* TASK REQUIREMENTS *
Your answer must consist of exactly the lines below, starting with the line with "Incendies en France" and going on through the line with "つまり、問題の本質は「英語力不足」ではなく、インバ", and nothing else.

[Data records]

++++++++++

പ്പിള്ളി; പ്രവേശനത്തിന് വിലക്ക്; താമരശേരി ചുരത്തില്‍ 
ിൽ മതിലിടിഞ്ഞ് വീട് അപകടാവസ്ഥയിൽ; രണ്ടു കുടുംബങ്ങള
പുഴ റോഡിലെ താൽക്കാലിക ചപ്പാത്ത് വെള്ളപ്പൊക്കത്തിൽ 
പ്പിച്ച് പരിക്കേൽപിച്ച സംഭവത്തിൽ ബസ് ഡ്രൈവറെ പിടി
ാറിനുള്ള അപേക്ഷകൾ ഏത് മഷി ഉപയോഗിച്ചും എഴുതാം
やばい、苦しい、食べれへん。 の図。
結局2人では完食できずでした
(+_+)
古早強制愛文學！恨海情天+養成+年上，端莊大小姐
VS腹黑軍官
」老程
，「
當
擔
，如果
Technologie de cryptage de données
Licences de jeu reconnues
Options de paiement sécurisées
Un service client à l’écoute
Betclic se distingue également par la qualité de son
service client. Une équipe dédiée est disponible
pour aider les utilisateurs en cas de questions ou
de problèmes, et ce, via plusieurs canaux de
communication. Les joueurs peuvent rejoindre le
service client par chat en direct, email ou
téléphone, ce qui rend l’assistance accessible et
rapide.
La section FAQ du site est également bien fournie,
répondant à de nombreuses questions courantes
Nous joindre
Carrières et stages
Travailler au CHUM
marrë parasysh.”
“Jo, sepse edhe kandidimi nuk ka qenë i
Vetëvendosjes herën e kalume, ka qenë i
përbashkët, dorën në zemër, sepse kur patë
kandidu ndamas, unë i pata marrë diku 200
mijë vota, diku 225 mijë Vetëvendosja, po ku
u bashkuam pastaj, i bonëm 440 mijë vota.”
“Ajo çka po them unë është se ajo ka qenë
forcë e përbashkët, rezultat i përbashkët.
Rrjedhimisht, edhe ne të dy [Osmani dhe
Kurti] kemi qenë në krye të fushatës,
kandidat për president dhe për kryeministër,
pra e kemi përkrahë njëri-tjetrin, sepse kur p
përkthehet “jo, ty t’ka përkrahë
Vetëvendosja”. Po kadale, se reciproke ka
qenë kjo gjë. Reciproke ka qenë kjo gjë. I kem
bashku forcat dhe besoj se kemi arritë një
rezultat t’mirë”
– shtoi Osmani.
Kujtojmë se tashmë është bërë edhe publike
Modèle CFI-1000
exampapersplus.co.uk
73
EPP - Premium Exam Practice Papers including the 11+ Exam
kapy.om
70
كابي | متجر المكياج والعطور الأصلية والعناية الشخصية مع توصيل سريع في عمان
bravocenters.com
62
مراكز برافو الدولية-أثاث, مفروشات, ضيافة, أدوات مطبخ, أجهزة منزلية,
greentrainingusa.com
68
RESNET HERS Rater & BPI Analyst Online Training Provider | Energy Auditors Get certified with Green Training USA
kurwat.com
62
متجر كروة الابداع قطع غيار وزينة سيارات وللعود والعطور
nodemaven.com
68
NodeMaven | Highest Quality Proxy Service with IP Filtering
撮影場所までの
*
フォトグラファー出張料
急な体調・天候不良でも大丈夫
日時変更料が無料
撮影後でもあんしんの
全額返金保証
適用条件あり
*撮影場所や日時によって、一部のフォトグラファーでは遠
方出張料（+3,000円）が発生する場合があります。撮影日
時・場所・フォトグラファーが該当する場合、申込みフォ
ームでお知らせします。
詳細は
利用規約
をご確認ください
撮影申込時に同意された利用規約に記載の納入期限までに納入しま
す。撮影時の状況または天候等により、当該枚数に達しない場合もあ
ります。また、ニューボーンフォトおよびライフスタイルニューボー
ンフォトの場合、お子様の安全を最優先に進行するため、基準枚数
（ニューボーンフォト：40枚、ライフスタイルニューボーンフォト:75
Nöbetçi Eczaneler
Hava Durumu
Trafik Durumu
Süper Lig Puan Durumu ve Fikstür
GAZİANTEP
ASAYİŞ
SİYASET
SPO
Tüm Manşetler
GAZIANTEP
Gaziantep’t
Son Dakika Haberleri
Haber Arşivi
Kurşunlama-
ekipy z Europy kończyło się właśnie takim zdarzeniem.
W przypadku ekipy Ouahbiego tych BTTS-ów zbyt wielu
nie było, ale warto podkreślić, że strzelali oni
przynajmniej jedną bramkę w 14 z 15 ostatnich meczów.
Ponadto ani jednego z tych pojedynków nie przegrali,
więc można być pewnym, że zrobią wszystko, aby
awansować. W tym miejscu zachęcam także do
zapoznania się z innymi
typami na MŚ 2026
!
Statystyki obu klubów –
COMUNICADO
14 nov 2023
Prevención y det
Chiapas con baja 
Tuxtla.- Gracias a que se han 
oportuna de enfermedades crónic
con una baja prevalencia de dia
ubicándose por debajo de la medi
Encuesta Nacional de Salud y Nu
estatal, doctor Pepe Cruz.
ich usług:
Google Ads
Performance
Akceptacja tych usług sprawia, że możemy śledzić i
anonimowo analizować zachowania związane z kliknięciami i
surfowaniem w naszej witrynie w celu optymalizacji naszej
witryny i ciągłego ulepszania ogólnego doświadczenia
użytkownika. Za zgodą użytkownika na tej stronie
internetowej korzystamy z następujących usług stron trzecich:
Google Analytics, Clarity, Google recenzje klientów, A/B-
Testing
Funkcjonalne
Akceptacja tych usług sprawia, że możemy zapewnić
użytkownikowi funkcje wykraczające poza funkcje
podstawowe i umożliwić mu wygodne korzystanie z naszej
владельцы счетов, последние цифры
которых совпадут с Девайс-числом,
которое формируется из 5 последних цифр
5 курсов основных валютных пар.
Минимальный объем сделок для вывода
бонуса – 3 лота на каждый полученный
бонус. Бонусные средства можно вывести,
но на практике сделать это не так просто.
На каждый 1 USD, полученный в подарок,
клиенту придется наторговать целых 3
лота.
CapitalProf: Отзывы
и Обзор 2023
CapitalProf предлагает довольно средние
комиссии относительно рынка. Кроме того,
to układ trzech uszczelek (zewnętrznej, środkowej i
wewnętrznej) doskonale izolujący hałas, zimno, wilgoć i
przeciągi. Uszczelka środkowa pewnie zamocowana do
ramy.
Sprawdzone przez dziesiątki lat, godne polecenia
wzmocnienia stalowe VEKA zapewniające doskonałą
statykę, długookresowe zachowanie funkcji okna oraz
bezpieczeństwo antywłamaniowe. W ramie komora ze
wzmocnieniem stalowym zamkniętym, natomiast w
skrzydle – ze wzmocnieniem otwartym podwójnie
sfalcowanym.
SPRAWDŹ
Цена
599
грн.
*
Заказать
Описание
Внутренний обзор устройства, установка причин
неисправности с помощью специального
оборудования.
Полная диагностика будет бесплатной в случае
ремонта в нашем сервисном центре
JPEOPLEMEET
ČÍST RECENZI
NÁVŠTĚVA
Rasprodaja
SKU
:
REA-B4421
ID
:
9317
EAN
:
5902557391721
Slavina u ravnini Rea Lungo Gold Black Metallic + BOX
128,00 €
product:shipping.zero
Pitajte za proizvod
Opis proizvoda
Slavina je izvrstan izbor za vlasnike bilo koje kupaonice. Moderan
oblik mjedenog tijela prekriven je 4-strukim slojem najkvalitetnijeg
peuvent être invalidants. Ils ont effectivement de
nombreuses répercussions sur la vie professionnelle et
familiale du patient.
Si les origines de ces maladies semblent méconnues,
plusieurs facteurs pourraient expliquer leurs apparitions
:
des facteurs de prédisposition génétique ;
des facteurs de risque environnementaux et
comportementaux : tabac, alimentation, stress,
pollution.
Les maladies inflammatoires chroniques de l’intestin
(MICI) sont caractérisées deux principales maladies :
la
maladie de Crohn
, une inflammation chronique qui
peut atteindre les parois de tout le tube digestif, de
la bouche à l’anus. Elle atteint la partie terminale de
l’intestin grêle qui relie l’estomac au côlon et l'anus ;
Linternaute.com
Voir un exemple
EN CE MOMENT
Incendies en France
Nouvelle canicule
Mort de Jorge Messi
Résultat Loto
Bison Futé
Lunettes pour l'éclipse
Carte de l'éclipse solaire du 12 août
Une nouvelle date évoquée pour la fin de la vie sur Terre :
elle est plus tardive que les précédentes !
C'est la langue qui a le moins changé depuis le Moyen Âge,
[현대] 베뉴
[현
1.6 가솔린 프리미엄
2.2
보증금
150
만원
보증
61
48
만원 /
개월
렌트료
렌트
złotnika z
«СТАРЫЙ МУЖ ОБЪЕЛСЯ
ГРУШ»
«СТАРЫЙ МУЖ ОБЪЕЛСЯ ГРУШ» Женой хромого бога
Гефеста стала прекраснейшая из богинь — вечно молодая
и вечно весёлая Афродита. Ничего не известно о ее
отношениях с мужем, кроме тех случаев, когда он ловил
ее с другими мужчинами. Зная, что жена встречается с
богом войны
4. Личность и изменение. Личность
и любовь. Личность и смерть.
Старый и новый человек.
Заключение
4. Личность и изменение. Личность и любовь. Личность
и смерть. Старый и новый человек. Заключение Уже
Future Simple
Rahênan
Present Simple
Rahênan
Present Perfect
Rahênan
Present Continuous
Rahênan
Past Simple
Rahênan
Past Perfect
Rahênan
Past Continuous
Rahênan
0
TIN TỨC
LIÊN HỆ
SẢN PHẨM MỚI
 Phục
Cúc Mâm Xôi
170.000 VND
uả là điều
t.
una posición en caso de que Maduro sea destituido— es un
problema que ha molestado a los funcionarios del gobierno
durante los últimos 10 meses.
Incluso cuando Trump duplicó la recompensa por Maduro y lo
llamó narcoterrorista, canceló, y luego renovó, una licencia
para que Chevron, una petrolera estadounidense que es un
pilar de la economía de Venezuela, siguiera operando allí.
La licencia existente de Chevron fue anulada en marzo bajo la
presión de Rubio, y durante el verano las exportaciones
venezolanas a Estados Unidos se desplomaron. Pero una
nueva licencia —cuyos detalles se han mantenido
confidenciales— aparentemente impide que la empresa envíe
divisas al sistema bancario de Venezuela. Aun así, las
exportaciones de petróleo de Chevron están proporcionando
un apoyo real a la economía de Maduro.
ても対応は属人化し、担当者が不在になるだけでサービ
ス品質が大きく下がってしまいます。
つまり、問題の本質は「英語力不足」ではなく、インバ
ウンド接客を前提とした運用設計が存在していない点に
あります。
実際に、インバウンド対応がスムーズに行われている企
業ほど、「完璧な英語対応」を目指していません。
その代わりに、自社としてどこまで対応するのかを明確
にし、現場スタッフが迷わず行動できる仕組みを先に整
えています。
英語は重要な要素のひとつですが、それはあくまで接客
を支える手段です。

++++++++++

* EXERCISE OUTPUT *
Incendies en France
Nouvelle canicule
Mort de Jorge Messi
Résultat Loto
Bison Futé
Lunettes pour l'éclipse
Carte de l'éclipse solaire du 12 août
Une nouvelle date évoquée pour la fin de la vie sur Terre :
elle est plus tardive que les précédentes !
C'est la langue qui a le moins changé depuis le Moyen Âge,
[현대] 베뉴
[현
1.6 가솔린 프리미엄
2.2
보증금
150
만원
보증
61
48
만원 /
개월
렌트료
렌트
złotnika z
«СТАРЫЙ МУЖ ОБЪЕЛСЯ
ГРУШ»
«СТАРЫЙ МУЖ ОБЪЕЛСЯ ГРУШ» Женой хромого бога
Гефеста стала прекраснейшая из богинь — вечно молодая
и вечно весёлая Афродита. Ничего не известно о ее
отношениях с мужем, кроме тех случаев, когда он ловил
ее с другими мужчинами. Зная, что жена встречается с
богом войны
4. Личность и изменение. Личность
и любовь. Личность и смерть.
Старый и новый человек.
Заключение
4. Личность и изменение. Личность и любовь. Личность
и смерть. Старый и новый человек. Заключение Уже
Future Simple
Rahênan
Present Simple
Rahênan
Present Perfect
Rahênan
Present Continuous
Rahênan
Past Simple
Rahênan
Past Perfect
Rahênan
Past Continuous
Rahênan
0
TIN TỨC
LIÊN HỆ
SẢN PHẨM MỚI
 Phục
Cúc Mâm Xôi
170.000 VND
uả là điều
t.
una posición en caso de que Maduro sea destituido— es un
problema que ha molestado a los funcionarios del gobierno
durante los últimos 10 meses.
Incluso cuando Trump duplicó la recompensa por Maduro y lo
llamó narcoterrorista, canceló, y luego renovó, una licencia
para que Chevron, una petrolera estadounidense que es un
pilar de la economía de Venezuela, siguiera operando allí.
La licencia existente de Chevron fue anulada en marzo bajo la
presión de Rubio, y durante el verano las exportaciones
venezolanas a Estados Unidos se desplomaron. Pero una
nueva licencia —cuyos detalles se han mantenido
confidenciales— aparentemente impide que la empresa envíe
divisas al sistema bancario de Venezuela. Aun así, las
exportaciones de petróleo de Chevron están proporcionando
un apoyo real a la economía de Maduro.
ても対応は属人化し、担当者が不在になるだけでサービ
ス品質が大きく下がってしまいます。
つまり、問題の本質は「英語力不足」ではなく、インバ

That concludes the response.